Wednesday, December 18, 2024

MAIA is a targeted therapy, immuno-oncology company focused on the development and commercialization of potential first-in-class drugs with novel mechanisms of action that are intended to meaningfully improve and extend the lives of people with cancer. Our lead program is THIO, a potential first-in-class cancer telomere targeting agent in clinical development for the treatment of NSCLC patients with telomerase-positive cancer cells.
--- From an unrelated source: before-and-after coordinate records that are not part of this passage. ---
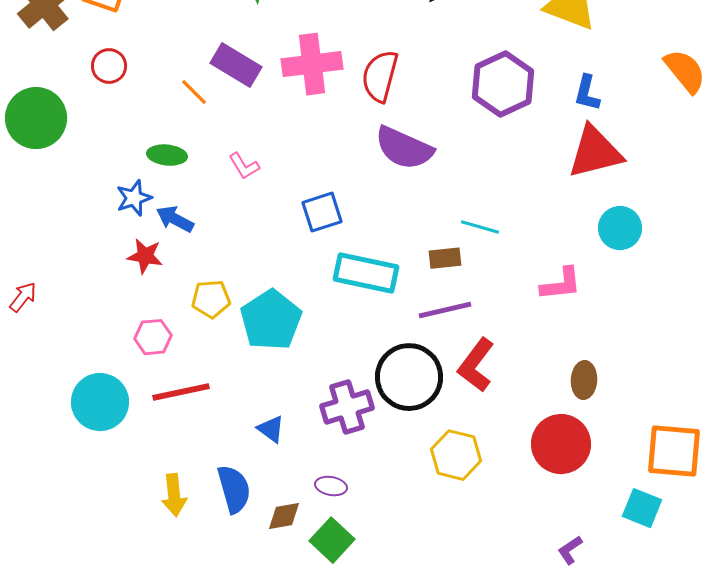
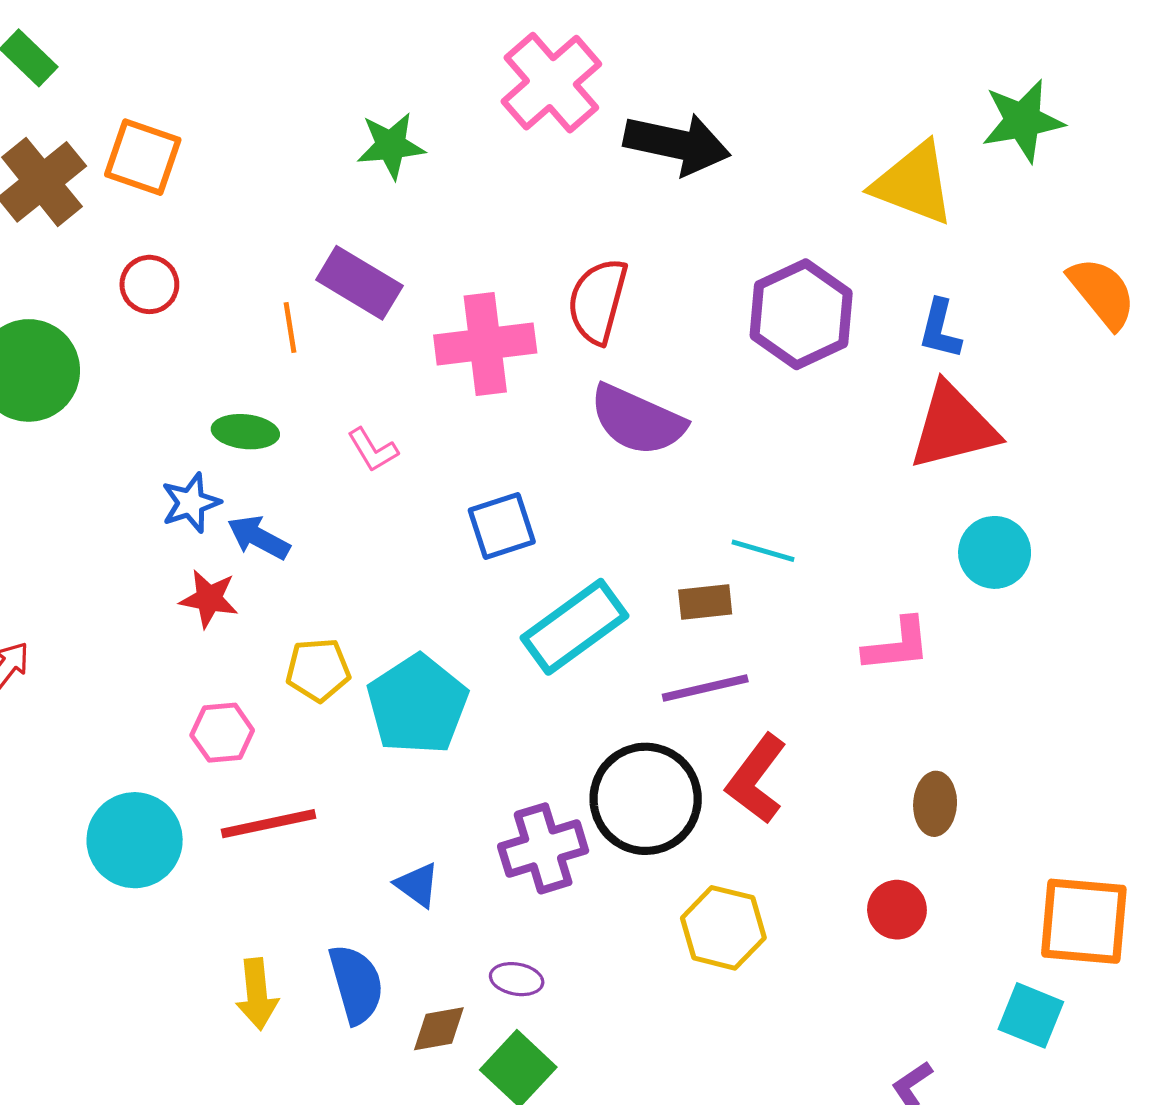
pink cross: (312, 64) -> (485, 344), moved
orange line: (194, 92) -> (290, 327), turned 36
cyan rectangle: (366, 273) -> (574, 627), turned -48
red circle: (561, 444) -> (897, 910), size x0.6

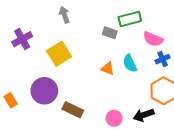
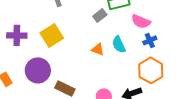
gray rectangle: (110, 33) -> (100, 15), turned -56
purple cross: (22, 39) -> (17, 35), moved, turned 30

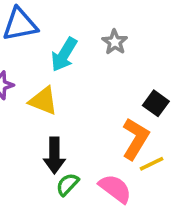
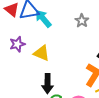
cyan arrow: (64, 54) -> (43, 19), moved, turned 108

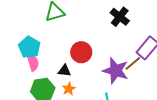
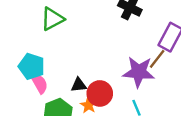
red circle: (81, 52) -> (100, 93), moved

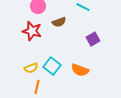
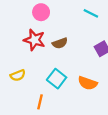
brown semicircle: (59, 22) -> (60, 43), moved
yellow semicircle: (31, 68) -> (18, 75), moved

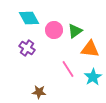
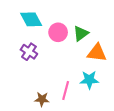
pink line: (68, 69) -> (66, 91), moved, turned 48
cyan star: (93, 77) -> (89, 80), moved, turned 30

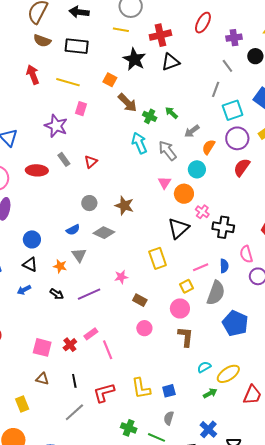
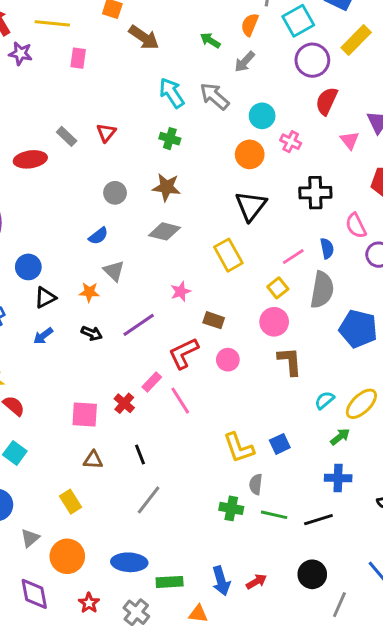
green cross: (150, 116) -> (170, 139), moved
purple star: (56, 126) -> (21, 54), moved, size x0.7
orange semicircle: (209, 147) -> (250, 25), moved
pink triangle: (164, 183) -> (350, 140), moved
pink cross: (202, 212) -> (291, 142), moved
gray diamond: (104, 233) -> (165, 231), moved
blue circle: (32, 239) -> (28, 267), moved
black triangle: (30, 264) -> (45, 298), turned -42
red L-shape: (104, 393) -> (183, 353), moved
gray semicircle: (169, 418) -> (256, 484), moved
blue cross: (208, 429) -> (338, 478), moved, turned -30

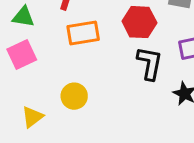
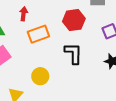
black L-shape: (150, 63) -> (73, 53), moved

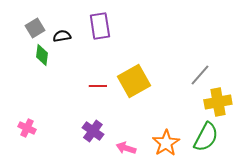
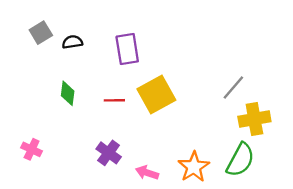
purple rectangle: (100, 26) -> (127, 49), moved
green diamond: (42, 55) -> (68, 93), moved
For more information, please visit www.maiabiotech.com.

Robert LeBoyer, Senior Vice President, Equity Research Analyst, Biotechnology, Noble Capital Markets, Inc.

Refer to the full report for the price target, fundamental analysis, and rating.

Successful Development Could Qualify For A Valuable Asset. Maia announced that THIO has received FDA designation as a drug for a rare pediatric disease (RPD) when used to treat pediatric-type diffuse high-grade gliomas (PDHGG). This designation makes MAIA eligible to receive a Priority Review Voucher (PRV) upon approval. The PRV can be redeemed for priority review for a different new drug application or sold to another company. During 2024, PRVs have been sold for between $100 million and $158 million.

Data In Pediatric Brain Cancer Was Presented In April 2024. MAIA presented clinical data testing THIO in the PDHGG indication at the American Association for Cancer Research (AACR) Annual Meeting in April 2024. Patients with a highly aggressive subtype of PDHGG known as diffuse intrinsic pontine glioma (DIPG) were treated with ionizing radiation and THIO. The results showed significant decreases in cell proliferation and anti-cancer effects.